▶ WHAT IS EXPECTED:
For the records below, please print exactly and only the lines from the one with "Wie gaan er" down to the one with "сформировали его как писателя и как человека.", both ends included, omitting the pictures.

[Extracted data entries]
§
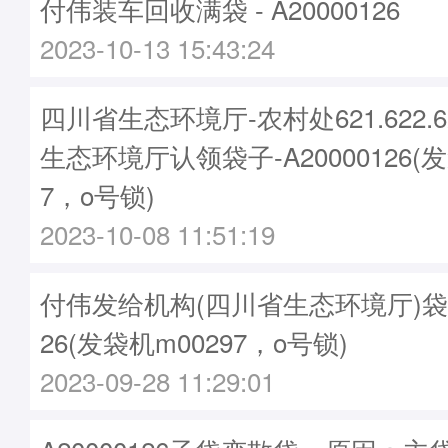
付伟装车回收满袋 - A20000126
2023-10-13 15:43:24
四川省生态环境厅-农村处621.622.
生态环境厅认领袋子-A20000126(发
7，o号锁)
2023-10-08 11:51:19
付伟发给机构(四川省生态环境厅)袋子 -
26(发袋机m00297，o号锁)
2023-09-28 11:29:01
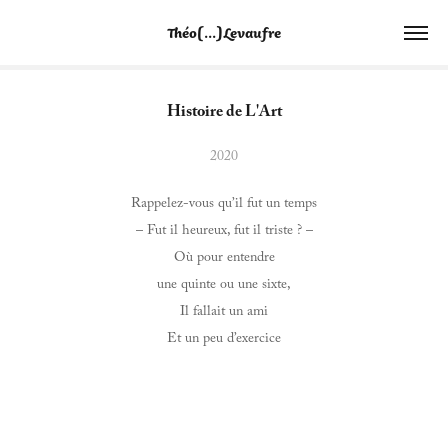
Théo[...]Levaufre
Histoire de L'Art
2020
Rappelez-vous qu’il fut un temps
– Fut il heureux, fut il triste ? –
Où pour entendre
une quinte ou une sixte,
Il fallait un ami
Et un peu d’exercice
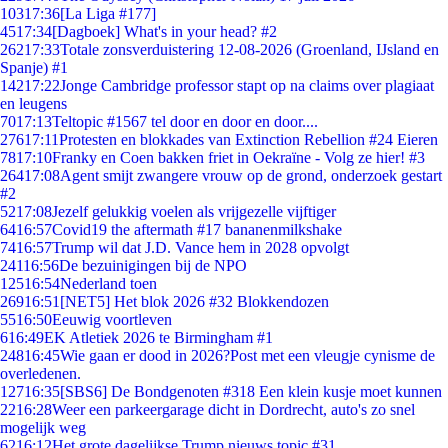
103
17:36
[La Liga #177]
45
17:34
[Dagboek] What's in your head? #2
262
17:33
Totale zonsverduistering 12-08-2026 (Groenland, IJsland en
Spanje) #1
142
17:22
Jonge Cambridge professor stapt op na claims over plagiaat
en leugens
70
17:13
Teltopic #1567 tel door en door en door....
276
17:11
Protesten en blokkades van Extinction Rebellion #24 Eieren
78
17:10
Franky en Coen bakken friet in Oekraïne - Volg ze hier! #3
264
17:08
Agent smijt zwangere vrouw op de grond, onderzoek gestart
#2
52
17:08
Jezelf gelukkig voelen als vrijgezelle vijftiger
64
16:57
Covid19 the aftermath #17 bananenmilkshake
74
16:57
Trump wil dat J.D. Vance hem in 2028 opvolgt
241
16:56
De bezuinigingen bij de NPO
125
16:54
Nederland toen
269
16:51
[NET5] Het blok 2026 #32 Blokkendozen
55
16:50
Eeuwig voortleven
6
16:49
EK Atletiek 2026 te Birmingham #1
248
16:45
Wie gaan er dood in 2026?Post met een vleugje cynisme de
overledenen.
127
16:35
[SBS6] De Bondgenoten #318 Een klein kusje moet kunnen
22
16:28
Weer een parkeergarage dicht in Dordrecht, auto's zo snel
mogelijk weg
62
16:12
Het grote dagelijkse Trump nieuws topic #31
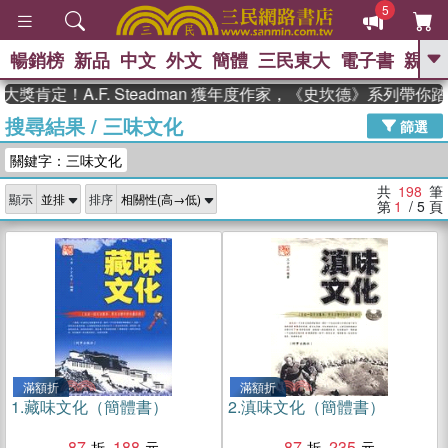
5
暢銷榜
新品
中文
外文
簡體
三民東大
電子書
親子
GO
！A.F. Steadman 獲年度作家，《史坎德》系列帶你踏上熱
搜尋結果
/
三味文化
、
熱搜：
東野圭吾
高希均教授回憶錄
篩選
、
、
、
The Odyssey
父親節
如果歷
關鍵字：三味文化
、
、
史是一群喵
暑期推薦
國際布克
、
、
獎 臺灣漫遊錄
方念華
台灣的李
共
198
筆
顯示
排序
、
、
登輝時代
數學女孩：黎曼猜想
第
1
/ 5
頁
偉大的迷走神經
滿額折
滿額折
1.
藏味文化（簡體書）
2.
滇味文化（簡體書）
87
188
87
235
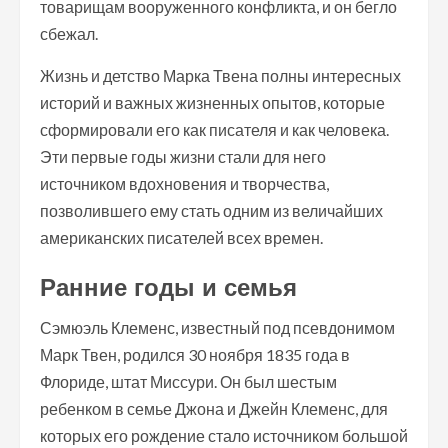
товарищам вооруженного конфликта, и он бегло
сбежал.
Жизнь и детство Марка Твена полны интересных
историй и важных жизненных опытов, которые
сформировали его как писателя и как человека.
Эти первые годы жизни стали для него
источником вдохновения и творчества,
позволившего ему стать одним из величайших
американских писателей всех времен.
Ранние годы и семья
Сэмюэль Клеменс, известный под псевдонимом
Марк Твен, родился 30 ноября 1835 года в
Флориде, штат Миссури. Он был шестым
ребенком в семье Джона и Джейн Клеменс, для
которых его рождение стало источником большой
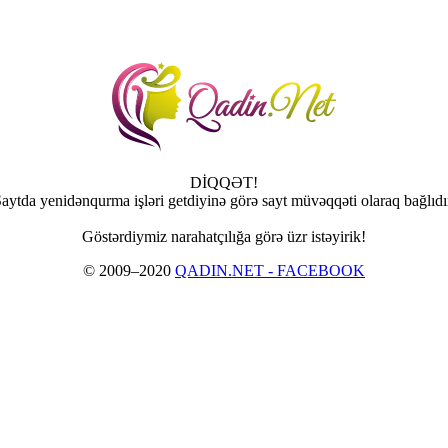
DİQQƏT!
aytda yenidənqurma işləri getdiyinə görə sayt müvəqqəti olaraq bağlıdı
Göstərdiymiz narahatçılığa görə üzr istəyirik!
© 2009–2020
QADIN.NET - FACEBOOK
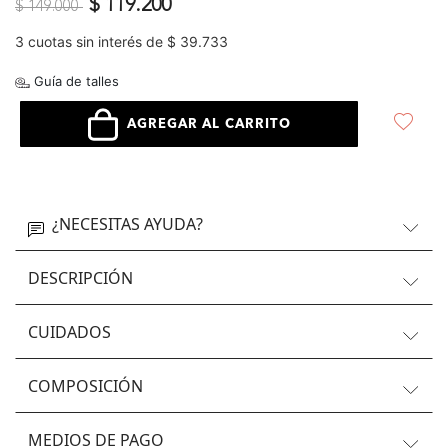
Precio reducido de
a
$ 119.200
$ 149.000
3 cuotas sin interés de $ 39.733
Guía de talles
AGREGAR AL CARRITO
¿NECESITAS AYUDA?
DESCRIPCIÓN
CUIDADOS
COMPOSICIÓN
MEDIOS DE PAGO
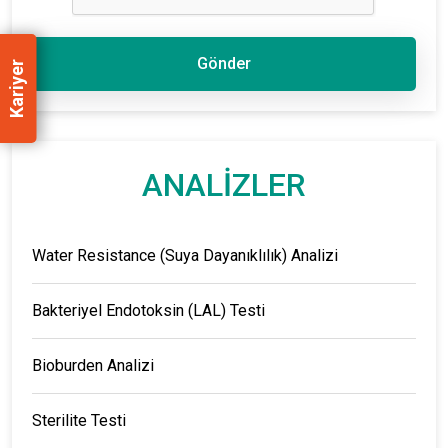
Gönder
Kariyer
ANALİZLER
Water Resistance (Suya Dayanıklılık) Analizi
Bakteriyel Endotoksin (LAL) Testi
Bioburden Analizi
Sterilite Testi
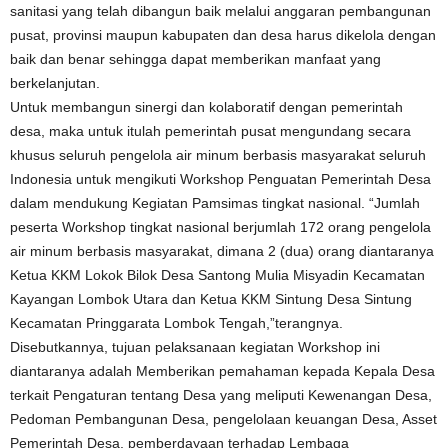
sanitasi yang telah dibangun baik melalui anggaran pembangunan
pusat, provinsi maupun kabupaten dan desa harus dikelola dengan
baik dan benar sehingga dapat memberikan manfaat yang
berkelanjutan.
Untuk membangun sinergi dan kolaboratif dengan pemerintah
desa, maka untuk itulah pemerintah pusat mengundang secara
khusus seluruh pengelola air minum berbasis masyarakat seluruh
Indonesia untuk mengikuti Workshop Penguatan Pemerintah Desa
dalam mendukung Kegiatan Pamsimas tingkat nasional. “Jumlah
peserta Workshop tingkat nasional berjumlah 172 orang pengelola
air minum berbasis masyarakat, dimana 2 (dua) orang diantaranya
Ketua KKM Lokok Bilok Desa Santong Mulia Misyadin Kecamatan
Kayangan Lombok Utara dan Ketua KKM Sintung Desa Sintung
Kecamatan Pringgarata Lombok Tengah,”terangnya.
Disebutkannya, tujuan pelaksanaan kegiatan Workshop ini
diantaranya adalah Memberikan pemahaman kepada Kepala Desa
terkait Pengaturan tentang Desa yang meliputi Kewenangan Desa,
Pedoman Pembangunan Desa, pengelolaan keuangan Desa, Asset
Pemerintah Desa, pemberdayaan terhadap Lembaga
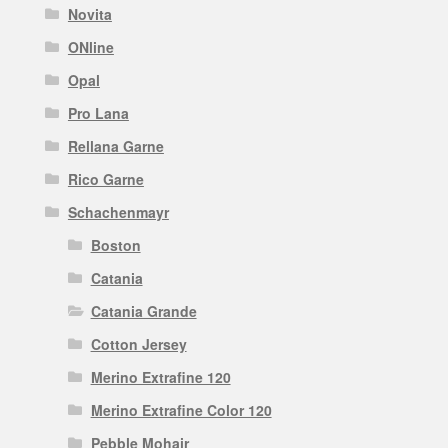
Novita
ONline
Opal
Pro Lana
Rellana Garne
Rico Garne
Schachenmayr
Boston
Catania
Catania Grande
Cotton Jersey
Merino Extrafine 120
Merino Extrafine Color 120
Pebble Mohair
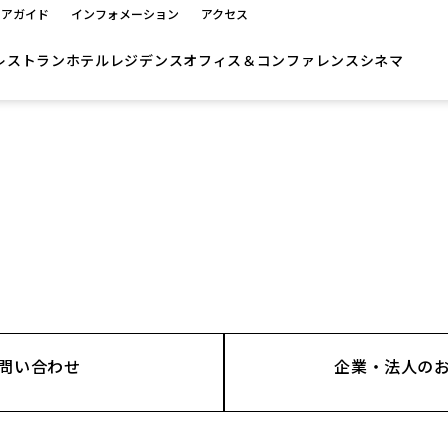
ロアガイド
インフォメーション
アクセス
レストラン
ホテル
レジデンス
オフィス＆コンファレンス
シネマ
。
問い合わせ
企業・法人の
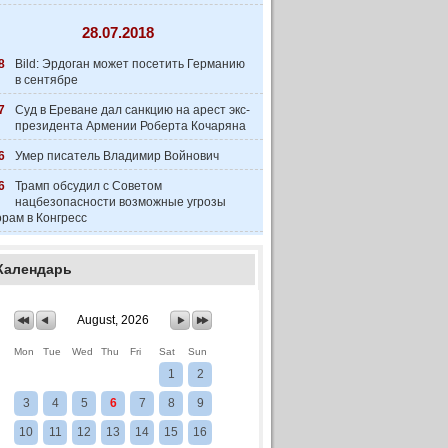
28.07.2018
8
Bild: Эрдоган может посетить Германию
в сентябре
7
Суд в Ереване дал санкцию на арест экс-
президента Армении Роберта Кочаряна
6
Умер писатель Владимир Войнович
6
Трамп обсудил с Советом
нацбезопасности возможные угрозы
рам в Конгресс
Календарь
August, 2026
Mon
Tue
Wed
Thu
Fri
Sat
Sun
1
2
3
4
5
6
7
8
9
10
11
12
13
14
15
16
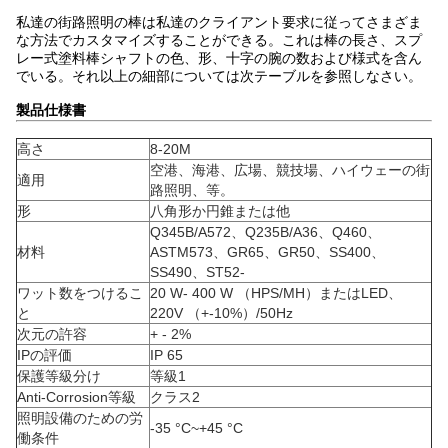
私達の街路照明の棒は私達のクライアント要求に従ってさまざま
な方法でカスタマイズすることができる。これは棒の長さ、スプ
レー式塗料棒シャフトの色、形、十字の腕の数および様式を含ん
でいる。それ以上の細部については次テーブルを参照しなさい。
製品仕様書
高さ
8-20M
空港、海港、広場、競技場、ハイウェーの街
適用
路照明、等。
形
八角形か円錐または他
Q345B/A572、Q235B/A36、Q460、
材料
ASTM573、GR65、GR50、SS400、
SS490、ST52-
ワット数をつけるこ
20 W- 400 W （HPS/MH）またはLED、
と
220V （+-10%）/50Hz
次元の許容
+ - 2%
IPの評価
IP 65
保護等級分け
等級1
Anti-Corrosion等級
クラス2
照明設備のための労
-35 °C~+45 °C
働条件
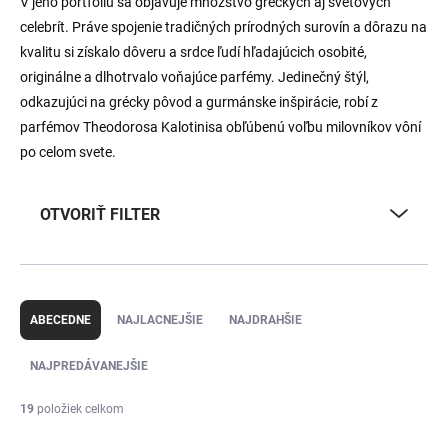
V jeho portfóliu sa objavuje množstvo gréckych aj svetových
celebrít. Práve spojenie tradičných prírodných surovín a dôrazu na
kvalitu si získalo dôveru a srdce ľudí hľadajúcich osobité,
originálne a dlhotrvalo voňajúce parfémy. Jedinečný štýl,
odkazujúci na grécky pôvod a gurmánske inšpirácie, robí z
parfémov Theodorosa Kalotinisa obľúbenú voľbu milovníkov vôní
po celom svete.
OTVORIŤ FILTER
R
a
ABECEDNE
NAJLACNEJŠIE
NAJDRAHŠIE
d
e
NAJPREDÁVANEJŠIE
n
i
19
položiek celkom
e
V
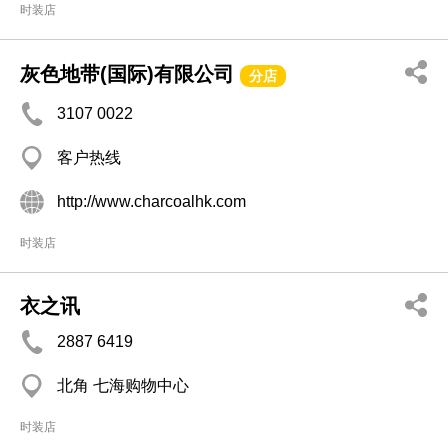
时装店
灰色地带(国际)有限公司
分店
3107 0022
客户热线
http://www.charcoalhk.com
时装店
衣之讯
2887 6419
北角 七海购物中心
时装店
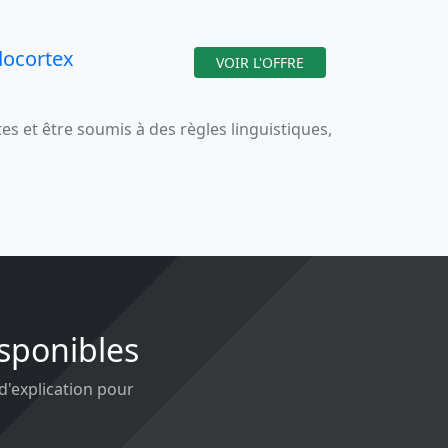
docortex
VOIR L'OFFRE
 et être soumis à des règles linguistiques,
isponibles
 d'explication pour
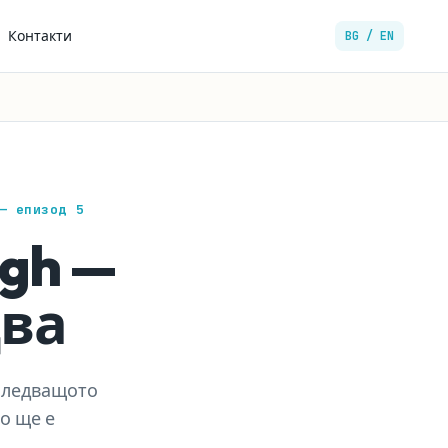
Контакти
BG / EN
— епизод 5
igh —
два
 следващото
во ще е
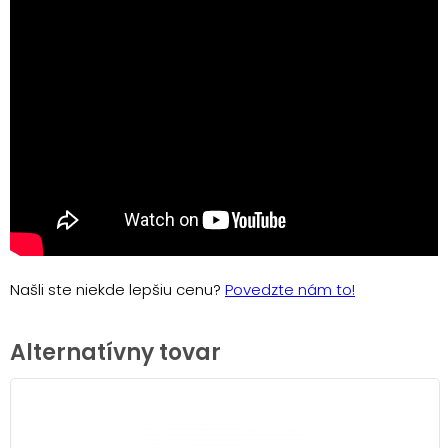
Našli ste niekde lepšiu cenu?
Povedzte nám to!
Alternatívny tovar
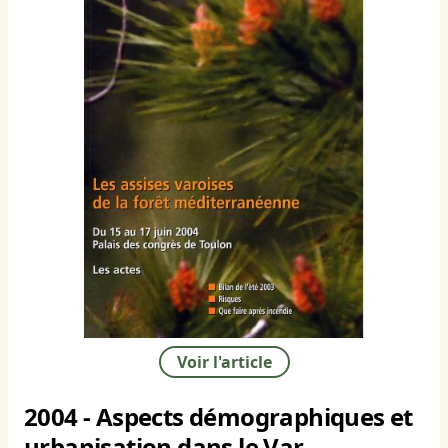
Voir l'article
2004 - Aspects démographiques et
urbanisation dans le Var.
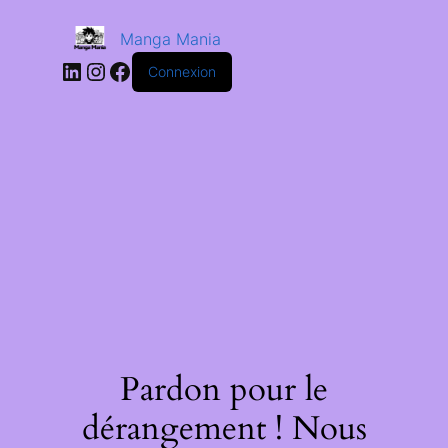
Manga Mania
Connexion
Pardon pour le
dérangement ! Nous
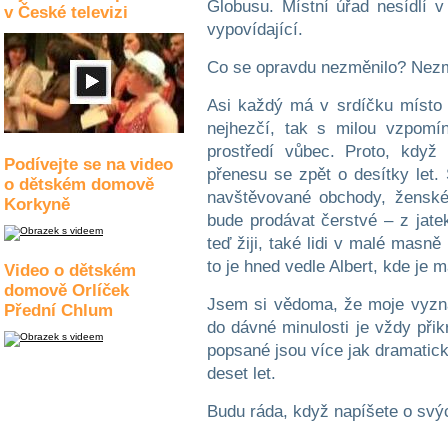
Globusu. Místní úřad nesídlí v
v České televizi
vypovídající.
Co se opravdu nezměnilo? Nezmě
Asi každý má v srdíčku místo 
nejhezčí, tak s milou vzpomí
prostředí vůbec. Proto, když
Podívejte se na video
přenesu se zpět o desítky let.
o dětském domově
navštěvované obchody, ženské
Korkyně
bude prodávat čerstvé – z jat
teď žiji, také lidi v malé masn
to je hned vedle Albert, kde je 
Video o dětském
domově Orlíček
Jsem si vědoma, že moje vyznán
Přední Chlum
do dávné minulosti je vždy při
popsané jsou více jak dramatick
deset let.
Budu ráda, když napíšete o sv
§
▶ SOLUTION TO THIS EXERCISE:
Wie gaan er dood in 2026?Post met een vleugje cynisme de
overledenen.
127
16:35
[SBS6] De Bondgenoten #318 Een klein kusje moet kunnen
22
16:28
Weer een parkeergarage dicht in Dordrecht, auto's zo snel
mogelijk weg
62
16:12
Het grote dagelijkse Trump nieuws topic #31
5
暢銷榜
新品
中文
外文
簡體
三民東大
電子書
親子
GO
！A.F. Steadman 獲年度作家，《史坎德》系列帶你踏上熱
搜尋結果
/
三味文化
、
熱搜：
東野圭吾
高希均教授回憶錄
篩選
、
、
、
The Odyssey
父親節
如果歷
關鍵字：三味文化
、
、
史是一群喵
暑期推薦
國際布克
、
、
獎 臺灣漫遊錄
方念華
台灣的李
共
198
筆
顯示
排序
、
、
登輝時代
數學女孩：黎曼猜想
第
1
/ 5
頁
偉大的迷走神經
滿額折
滿額折
1.
藏味文化（簡體書）
2.
滇味文化（簡體書）
87
188
87
235
товарищам вооруженного конфликта, и он бегло
сбежал.
Жизнь и детство Марка Твена полны интересных
историй и важных жизненных опытов, которые
сформировали его как писателя и как человека.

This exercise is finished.